Physical Data: mp 136-138 °C.

Solubility: used as a suspension in THF, DME, DMSO, MeCN.

Form Supplied in: white solid; commercially available.

Preparative Methods: see eq 1.2

Introduction.

Cyclopropyldiphenylsulfonium tetrafluoroborate is primarily used for the generation of the corresponding ylide which is synthetically useful. The ylide can be used in a variety of transformations including synthesis of cyclobutanones, g-butyrolactones, cyclopentanones, and spiropentanes.

Generation of Diphenylsulfonium Cyclopropylide.

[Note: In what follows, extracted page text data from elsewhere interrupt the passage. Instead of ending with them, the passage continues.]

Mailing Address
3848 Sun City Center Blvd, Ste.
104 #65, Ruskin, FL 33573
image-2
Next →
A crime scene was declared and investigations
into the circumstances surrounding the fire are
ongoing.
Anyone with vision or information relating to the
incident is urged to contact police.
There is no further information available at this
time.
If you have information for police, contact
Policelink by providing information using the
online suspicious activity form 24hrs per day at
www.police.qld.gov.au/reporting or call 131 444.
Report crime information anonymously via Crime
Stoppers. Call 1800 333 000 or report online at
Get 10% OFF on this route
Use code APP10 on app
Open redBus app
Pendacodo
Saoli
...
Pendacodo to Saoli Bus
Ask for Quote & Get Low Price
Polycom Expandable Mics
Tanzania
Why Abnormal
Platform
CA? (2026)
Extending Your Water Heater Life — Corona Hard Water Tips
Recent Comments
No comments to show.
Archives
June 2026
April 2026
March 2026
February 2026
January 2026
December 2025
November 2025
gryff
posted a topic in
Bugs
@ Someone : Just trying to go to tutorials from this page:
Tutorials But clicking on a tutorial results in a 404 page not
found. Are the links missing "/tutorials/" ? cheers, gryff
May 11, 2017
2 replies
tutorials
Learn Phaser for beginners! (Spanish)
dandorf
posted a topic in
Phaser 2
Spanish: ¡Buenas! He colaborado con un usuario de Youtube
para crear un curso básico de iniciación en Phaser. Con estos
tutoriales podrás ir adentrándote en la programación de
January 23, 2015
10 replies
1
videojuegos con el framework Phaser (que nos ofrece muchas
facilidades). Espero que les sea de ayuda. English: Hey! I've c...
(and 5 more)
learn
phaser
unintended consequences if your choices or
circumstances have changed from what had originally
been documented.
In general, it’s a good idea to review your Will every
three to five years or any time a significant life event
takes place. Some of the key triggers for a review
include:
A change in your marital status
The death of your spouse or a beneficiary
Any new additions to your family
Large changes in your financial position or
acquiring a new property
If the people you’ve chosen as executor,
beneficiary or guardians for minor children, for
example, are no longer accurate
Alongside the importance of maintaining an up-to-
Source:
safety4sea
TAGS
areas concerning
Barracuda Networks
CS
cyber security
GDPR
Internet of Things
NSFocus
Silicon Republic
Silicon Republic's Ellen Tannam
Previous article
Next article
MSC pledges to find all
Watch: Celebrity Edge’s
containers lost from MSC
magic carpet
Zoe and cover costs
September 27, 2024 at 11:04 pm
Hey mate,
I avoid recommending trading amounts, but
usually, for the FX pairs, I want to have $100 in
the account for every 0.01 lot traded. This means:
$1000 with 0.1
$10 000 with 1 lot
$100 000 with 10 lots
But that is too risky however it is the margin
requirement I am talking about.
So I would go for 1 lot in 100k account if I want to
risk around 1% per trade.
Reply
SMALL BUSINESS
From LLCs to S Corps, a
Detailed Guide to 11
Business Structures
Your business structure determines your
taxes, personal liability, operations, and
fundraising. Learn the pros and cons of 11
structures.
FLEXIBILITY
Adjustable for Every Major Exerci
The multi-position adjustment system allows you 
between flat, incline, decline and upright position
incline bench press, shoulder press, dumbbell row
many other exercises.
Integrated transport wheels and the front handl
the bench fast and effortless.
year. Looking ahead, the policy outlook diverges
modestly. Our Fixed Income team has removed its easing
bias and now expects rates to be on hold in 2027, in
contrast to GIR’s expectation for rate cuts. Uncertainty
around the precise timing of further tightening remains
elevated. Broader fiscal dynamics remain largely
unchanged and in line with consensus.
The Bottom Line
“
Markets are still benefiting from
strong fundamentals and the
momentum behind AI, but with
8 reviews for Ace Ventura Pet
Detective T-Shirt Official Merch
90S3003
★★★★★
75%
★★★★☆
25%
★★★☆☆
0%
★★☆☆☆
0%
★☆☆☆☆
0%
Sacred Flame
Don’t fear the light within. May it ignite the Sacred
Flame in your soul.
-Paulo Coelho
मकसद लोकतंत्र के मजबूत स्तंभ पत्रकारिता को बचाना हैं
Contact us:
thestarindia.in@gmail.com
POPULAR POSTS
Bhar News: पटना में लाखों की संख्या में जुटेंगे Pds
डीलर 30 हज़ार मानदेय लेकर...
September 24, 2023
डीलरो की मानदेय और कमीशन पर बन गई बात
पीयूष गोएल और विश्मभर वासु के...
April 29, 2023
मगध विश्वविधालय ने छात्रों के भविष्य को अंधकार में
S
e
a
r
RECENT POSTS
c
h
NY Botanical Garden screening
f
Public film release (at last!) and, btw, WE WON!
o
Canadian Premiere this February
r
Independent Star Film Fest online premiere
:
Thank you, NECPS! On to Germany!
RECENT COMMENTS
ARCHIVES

The ylide can be formed by deprotonation of the sulfonium salt under reversible or irreversible conditions. Treatment with dimsylsodium in DME at -40 °C irreversibly generates the ylide.3 Low temperatures are required in order to avoid decomposition of the ylide to cyclopropyl phenyl sulfide and benzyne. Generation of the ylide under reversible conditions with powdered Potassium Hydroxide in DMSO at room temperature2b minimizes thermal decomposition because the equilibrium between the sulfonium salt and ylide favors the salt.

Formation of Spiropentanes and Oxaspiropentanes.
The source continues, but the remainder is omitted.